About 80% of the village’s residents are R. C. and the church is particularly popular at Christmas when there is a stunning light show on the outside walls of the church. But for us, no light show, instead we had steamed buns, ‘bao-zi’ – a must-eat on any trip to Wanjin – so they say, and now I know!
And onto the final stop ~ the relocated indigenous community of Rinari 禮納裡部落 in Majia 瑪家 Township, Pingtung. Rinari is similar to the village of Ulaljuc 吾拉魯滋部落 in that the people were forced to abandon their mountain villages after Typhoon Morakot, and the government has helped them to relocate. Rinari community comprises people from the Paiwan and Rukai tribes originally from Pingtung’s Dashe Village in Sandimen Township, Haocha Village in Wutai Township and Majia Village in Majia Township, a total of about 480 households, and between them they have 9 churches – 2 R.C. Churches, 3 Presbyterian, 1 Chinese Free Methodist and 3 Seventh Day Adventist.

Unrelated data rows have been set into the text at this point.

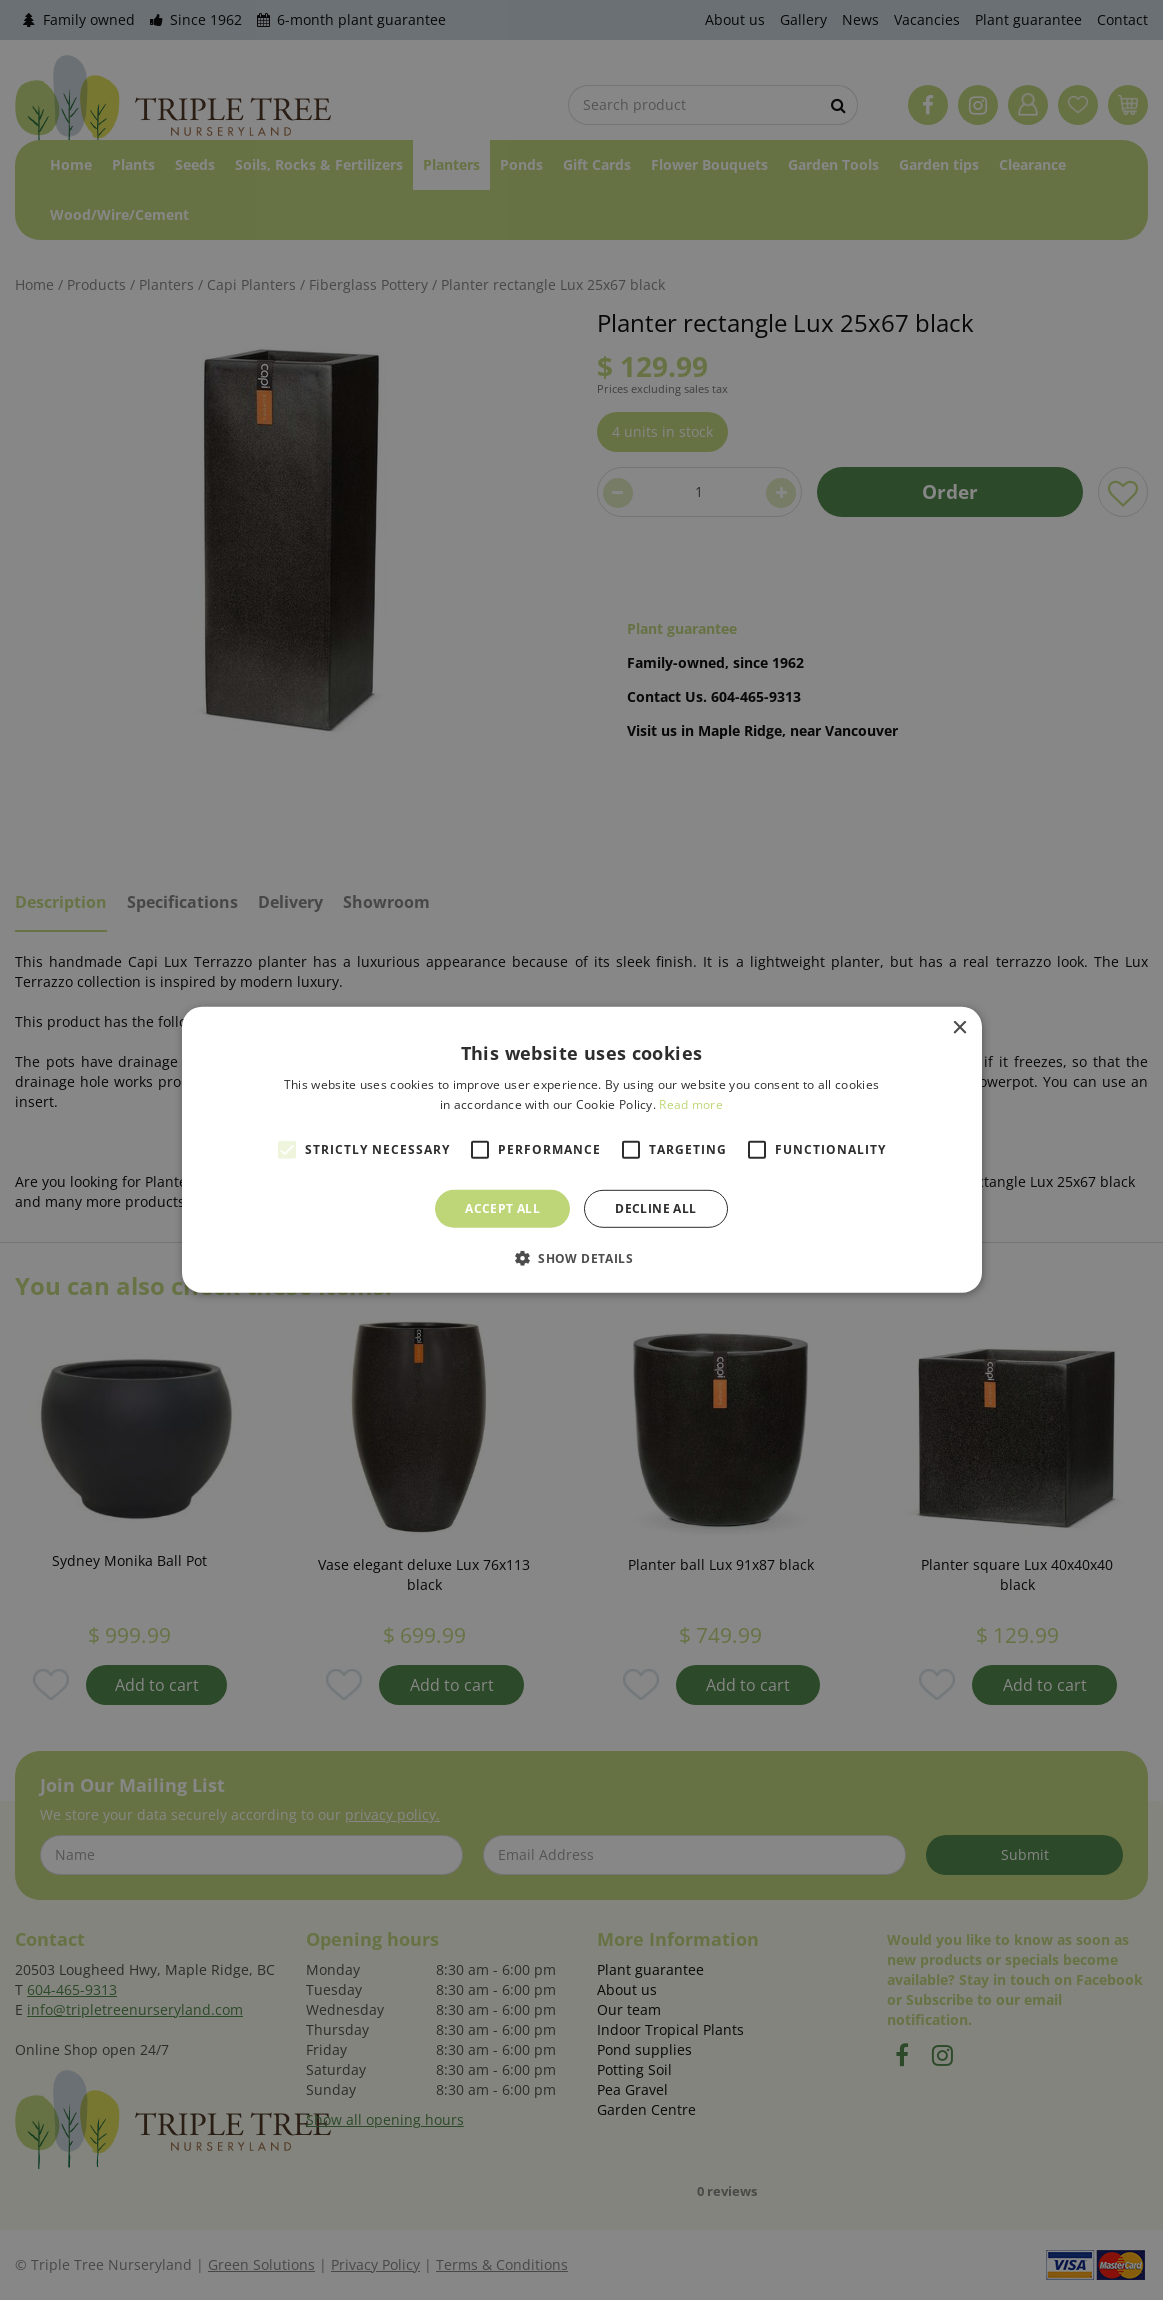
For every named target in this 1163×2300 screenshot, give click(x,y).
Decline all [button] (655, 1208)
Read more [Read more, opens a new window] (691, 1104)
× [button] (959, 1028)
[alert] (581, 1150)
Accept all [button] (502, 1208)
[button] (581, 1258)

Quite amazing! The houses are built a bit like a traditional European village, but the decorations on the houses are all Paiwan and Rukai symbols and designs. Many of the people make their living from tourism through guest houses, selling food and traditional crafts. Of course like any relocated community, they long for their original homes and often return secretly to their old lands for farming and harvesting of produce. One area of Haocha Village is called 脫鞋子的好茶部落 ‘Take-your-shoes-off ‘, and that is what you are asked to do before entering any of their shops or eating places, because like Moses, they know they are on holy ground. A member of the Presbyterian Church welcomed us and shared with us how they share the Gospel with visitors through this message ~ and all as we munched away on all sorts of delicacies!
I could write a zillion more words about Pingtung and all the lovely people at St. Mark’s Church. Suffice it say that we ended up in a Hakka restaurant in Neipu for more delicious food, and as time was a bit short for me to take the train from Pingtung to the High-Speed Rail Station in Kaohsiung, so a minibus-full of still-very energetic and enthusiastic church members delivered me safely to the HSR Station by 8:00 pm.
And so home almost on the stroke of midnight. Full of gratitude and great memories!
An incredible weekend, wonderful scenery, fascinating places and lovely people. Thanks be to God, and thanks to all the delightful people at St. Mark’s Church, Pingtung.
Here we all are on Sunday morning!
If you ever have a chance, you just MUST MUST go to Pingtung and enjoy the beautiful scenery, the warm spring weather, the majestic mountains, the tiny villages, the great variety of churches ~ and of course especially St. Mark’s Church and the gracious and kind people there. The salt of the earth, every one of ’em!